We reached 93% by 2020, and now we’re pushing to get to 95%. Treats like ice cream contribute to wellbeing and pleasure and we’re working hard to reduce calories without sacrificing taste so people can enjoy them as part of a balanced diet.

Our Breyers CarbSmart range in North America includes options in pint or tub format with only 110-130 kcal per 2/3 cup serving, and in 2020 we launched Guuud Greek Yoghurt ice cream in the UK with only 84 kcal per stick.

Among our pleasure brands, such as Magnum, we have many products that have fewer than 250 kcal per serving, like Magnum Classic (110ml) in Europe, as well as many newly-developed products such as Magnum Double Gold Caramel Billionaire, which we recently launched in Europe, Turkey and Australia in sticks and tub format; Magnum Matcha in China; and Magnum Ruby which is available worldwide. Ben and Jerry’s Moo-phoria has been on sale since 2018 and has fewer calories and less fat than regular Ben & Jerry’s ice cream.

In many brands, we offer mini versions of our consumers’ favourite products, like Cornetto mini (launched in 2001), Magnum mini (2009) and Ben & Jerry’s mini cups (2014). More recently, we’ve introduced a new bite-sized snacking range in the UK which includes Cornetto miniature cones, Magnum bites and Wall’s mini bites. We’re continually striving to improve our portfolio through reformulation, and by growing the range of smaller-sized ice creams, to offer great-tasting choices with less sugar and fewer calories.

Reducing salt, sugar and calories

Less salt

85% of our Foods portfolio to help consumers reduce their salt intake to no more than 5 g per day by 2022.

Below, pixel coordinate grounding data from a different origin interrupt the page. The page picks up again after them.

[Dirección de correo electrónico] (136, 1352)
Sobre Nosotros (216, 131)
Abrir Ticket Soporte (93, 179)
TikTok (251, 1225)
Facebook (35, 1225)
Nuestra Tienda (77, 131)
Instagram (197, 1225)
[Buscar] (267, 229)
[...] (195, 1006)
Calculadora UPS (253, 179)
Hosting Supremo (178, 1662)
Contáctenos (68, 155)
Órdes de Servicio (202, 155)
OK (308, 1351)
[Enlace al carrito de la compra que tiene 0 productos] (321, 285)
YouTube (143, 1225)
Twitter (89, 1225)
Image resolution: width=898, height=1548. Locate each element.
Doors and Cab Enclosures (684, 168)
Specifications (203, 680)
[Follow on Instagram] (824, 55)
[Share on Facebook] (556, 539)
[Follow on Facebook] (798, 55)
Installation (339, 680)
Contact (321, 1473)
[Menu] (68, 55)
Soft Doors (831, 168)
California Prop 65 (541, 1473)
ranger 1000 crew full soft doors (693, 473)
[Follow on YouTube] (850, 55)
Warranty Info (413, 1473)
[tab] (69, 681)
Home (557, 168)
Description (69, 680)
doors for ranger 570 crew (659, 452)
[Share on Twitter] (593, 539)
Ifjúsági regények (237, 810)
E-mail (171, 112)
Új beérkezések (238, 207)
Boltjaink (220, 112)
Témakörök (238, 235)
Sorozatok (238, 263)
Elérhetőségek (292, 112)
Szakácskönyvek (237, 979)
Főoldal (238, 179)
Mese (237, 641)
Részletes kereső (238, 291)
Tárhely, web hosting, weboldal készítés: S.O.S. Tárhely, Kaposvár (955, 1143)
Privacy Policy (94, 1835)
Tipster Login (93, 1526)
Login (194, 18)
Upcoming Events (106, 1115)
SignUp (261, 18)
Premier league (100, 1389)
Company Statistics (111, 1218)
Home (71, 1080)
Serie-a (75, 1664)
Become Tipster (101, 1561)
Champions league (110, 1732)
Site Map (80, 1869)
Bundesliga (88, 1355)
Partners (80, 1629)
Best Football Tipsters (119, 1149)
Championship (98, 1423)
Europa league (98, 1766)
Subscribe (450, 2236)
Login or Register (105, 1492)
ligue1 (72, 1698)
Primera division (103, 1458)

The World Health Organization recommends a daily intake of no more than a teaspoon of salt – that’s about 5 grams. But around the world, the average person eats roughly twice this maximum amount. This is a concern, as there is a connection between salt intake and blood pressure. With 80% of all adults at risk of cardiovascular disease related to their blood pressure, salt reduction can have a huge impact on public health.

According to the WHO, we could prevent 2.5 million deaths each year if we reduced global salt consumption to the recommended level of 5 g salt per day. Through our Unilever Sustainable Living Plan, we set a target to enable intakes of 5 g of salt per day for 75% of our portfolio by 2020. We achieved 77%.

Now we’re aiming to get to 85%. When we create new products, we ensure they meet our target from the outset and for our existing products, we’re reducing salt in a number of ways. These include reduction over a number of years. This means we lower the salt levels every time we renovate a product, and do so in a gradual way that consumers do not recognise the difference, so allowing their palates time to adjust to lower salt levels. This goes hand in hand with replacing salt with other ingredients such as herbs and spices or the natural salt replacer potassium salt.

Good examples of salt reduction across our portfolio over the years are our Knorr side dishes in US, which have 27% lower salt levels and Hellmann’s mayonnaise in Brazil, in which salt levels have reduced by 30%.

Lastly, we’re challenging the conventions around salt by launching zero salt or low salt propositions such as our Knorr zero-salt bouillon cubes which have been introduced across Brazil and Europe. Our salt reduction efforts go hand in hand with governmental and NGO education campaigns to create more awareness about the risks of high salt intake. Salt reduction and education are both vital in achieving local governments’ public health targets to reduce salt consumption.